[Source material Boundary: Start]

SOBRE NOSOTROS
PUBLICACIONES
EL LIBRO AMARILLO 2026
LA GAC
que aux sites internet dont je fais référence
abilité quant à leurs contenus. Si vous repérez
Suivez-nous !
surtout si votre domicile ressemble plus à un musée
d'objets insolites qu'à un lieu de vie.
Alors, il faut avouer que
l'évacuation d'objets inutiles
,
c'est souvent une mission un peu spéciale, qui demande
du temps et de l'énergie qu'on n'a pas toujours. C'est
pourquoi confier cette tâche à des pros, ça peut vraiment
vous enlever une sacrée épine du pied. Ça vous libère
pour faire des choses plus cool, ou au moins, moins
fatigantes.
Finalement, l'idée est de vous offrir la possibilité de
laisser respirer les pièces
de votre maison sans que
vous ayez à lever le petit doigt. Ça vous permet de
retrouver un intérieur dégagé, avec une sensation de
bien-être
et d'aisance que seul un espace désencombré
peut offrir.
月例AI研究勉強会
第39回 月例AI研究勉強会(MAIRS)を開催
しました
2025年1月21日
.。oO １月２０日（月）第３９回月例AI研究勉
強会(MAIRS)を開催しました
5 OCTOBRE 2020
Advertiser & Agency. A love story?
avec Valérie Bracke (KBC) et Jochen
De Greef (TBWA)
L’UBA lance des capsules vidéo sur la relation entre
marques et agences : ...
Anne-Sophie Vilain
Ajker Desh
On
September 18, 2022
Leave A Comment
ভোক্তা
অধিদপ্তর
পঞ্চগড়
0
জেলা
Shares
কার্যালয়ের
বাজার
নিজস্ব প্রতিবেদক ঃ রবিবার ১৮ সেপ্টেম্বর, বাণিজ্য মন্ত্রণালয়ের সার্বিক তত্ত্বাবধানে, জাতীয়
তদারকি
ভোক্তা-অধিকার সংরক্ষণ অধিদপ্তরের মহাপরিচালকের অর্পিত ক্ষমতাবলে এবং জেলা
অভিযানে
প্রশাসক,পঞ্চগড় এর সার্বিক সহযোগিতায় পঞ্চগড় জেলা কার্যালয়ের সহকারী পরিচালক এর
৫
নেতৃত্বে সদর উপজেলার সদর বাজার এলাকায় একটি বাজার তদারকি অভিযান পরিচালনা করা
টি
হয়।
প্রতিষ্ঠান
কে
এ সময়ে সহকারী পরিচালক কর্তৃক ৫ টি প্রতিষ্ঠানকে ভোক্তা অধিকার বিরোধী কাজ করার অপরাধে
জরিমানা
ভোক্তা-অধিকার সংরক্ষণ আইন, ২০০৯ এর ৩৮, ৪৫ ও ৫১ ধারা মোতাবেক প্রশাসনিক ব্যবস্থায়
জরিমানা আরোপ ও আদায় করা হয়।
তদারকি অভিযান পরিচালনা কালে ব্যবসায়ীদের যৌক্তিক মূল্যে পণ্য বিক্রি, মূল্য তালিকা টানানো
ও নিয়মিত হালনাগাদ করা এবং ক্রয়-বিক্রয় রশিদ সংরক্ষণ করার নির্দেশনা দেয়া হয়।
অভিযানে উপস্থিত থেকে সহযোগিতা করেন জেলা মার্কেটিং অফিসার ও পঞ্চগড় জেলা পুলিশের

[Source material Boundary: End]

_Instructions for the task:_ Having read the records above, print them out again exactly.

_Output:_
SOBRE NOSOTROS
PUBLICACIONES
EL LIBRO AMARILLO 2026
LA GAC
que aux sites internet dont je fais référence
abilité quant à leurs contenus. Si vous repérez
Suivez-nous !
surtout si votre domicile ressemble plus à un musée
d'objets insolites qu'à un lieu de vie.
Alors, il faut avouer que
l'évacuation d'objets inutiles
,
c'est souvent une mission un peu spéciale, qui demande
du temps et de l'énergie qu'on n'a pas toujours. C'est
pourquoi confier cette tâche à des pros, ça peut vraiment
vous enlever une sacrée épine du pied. Ça vous libère
pour faire des choses plus cool, ou au moins, moins
fatigantes.
Finalement, l'idée est de vous offrir la possibilité de
laisser respirer les pièces
de votre maison sans que
vous ayez à lever le petit doigt. Ça vous permet de
retrouver un intérieur dégagé, avec une sensation de
bien-être
et d'aisance que seul un espace désencombré
peut offrir.
月例AI研究勉強会
第39回 月例AI研究勉強会(MAIRS)を開催
しました
2025年1月21日
.。oO １月２０日（月）第３９回月例AI研究勉
強会(MAIRS)を開催しました
5 OCTOBRE 2020
Advertiser & Agency. A love story?
avec Valérie Bracke (KBC) et Jochen
De Greef (TBWA)
L’UBA lance des capsules vidéo sur la relation entre
marques et agences : ...
Anne-Sophie Vilain
Ajker Desh
On
September 18, 2022
Leave A Comment
ভোক্তা
অধিদপ্তর
পঞ্চগড়
0
জেলা
Shares
কার্যালয়ের
বাজার
নিজস্ব প্রতিবেদক ঃ রবিবার ১৮ সেপ্টেম্বর, বাণিজ্য মন্ত্রণালয়ের সার্বিক তত্ত্বাবধানে, জাতীয়
তদারকি
ভোক্তা-অধিকার সংরক্ষণ অধিদপ্তরের মহাপরিচালকের অর্পিত ক্ষমতাবলে এবং জেলা
অভিযানে
প্রশাসক,পঞ্চগড় এর সার্বিক সহযোগিতায় পঞ্চগড় জেলা কার্যালয়ের সহকারী পরিচালক এর
৫
নেতৃত্বে সদর উপজেলার সদর বাজার এলাকায় একটি বাজার তদারকি অভিযান পরিচালনা করা
টি
হয়।
প্রতিষ্ঠান
কে
এ সময়ে সহকারী পরিচালক কর্তৃক ৫ টি প্রতিষ্ঠানকে ভোক্তা অধিকার বিরোধী কাজ করার অপরাধে
জরিমানা
ভোক্তা-অধিকার সংরক্ষণ আইন, ২০০৯ এর ৩৮, ৪৫ ও ৫১ ধারা মোতাবেক প্রশাসনিক ব্যবস্থায়
জরিমানা আরোপ ও আদায় করা হয়।
তদারকি অভিযান পরিচালনা কালে ব্যবসায়ীদের যৌক্তিক মূল্যে পণ্য বিক্রি, মূল্য তালিকা টানানো
ও নিয়মিত হালনাগাদ করা এবং ক্রয়-বিক্রয় রশিদ সংরক্ষণ করার নির্দেশনা দেয়া হয়।
অভিযানে উপস্থিত থেকে সহযোগিতা করেন জেলা মার্কেটিং অফিসার ও পঞ্চগড় জেলা পুলিশের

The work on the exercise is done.